One setting on the voltage range is 1MV. What is that thing?
In the olden days some US vendors did not fully appreciate that SI units are case significant. milli and Mega must of course be discerned by case. hp was also responsible for such misses on some devices.
As to what it is, it is a valve voltmeter or "vacuum tube volt meter", VTVM for short. The classic model everyone else tried to copy is the hp 410b which is much more competent than this Eico. Not that the Eico is bad; the 410b is simply exceptional, with AC measurement up to 700MHz, with DC and resistance ranges to boot.

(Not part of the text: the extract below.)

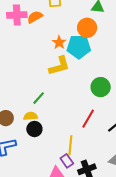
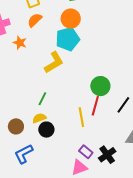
orange semicircle: (35, 17) -> (35, 20), moved
orange star: (59, 42) -> (20, 43), moved
green circle: (101, 87) -> (100, 86), moved
yellow line: (70, 145) -> (81, 117), moved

Why was there such a focus on them being valve voltmeters? Well, for starters, the only electronic amplifier available was the valve. Very early VTVMs started appearing in the 30s, and were perfected in the early 50s. And, with the alternative being electromechanical meters like the Avometer or the Simpson, where, even in those quality instruments, there is a low resistance in the meter (affecting the DUT and the reading) and bad AC frequency response (most likely not above 20KHz, and even that was a stretch) it obviously was important to point out things like a DCV resistance in the range of 10MΩ and AC response up into UHF.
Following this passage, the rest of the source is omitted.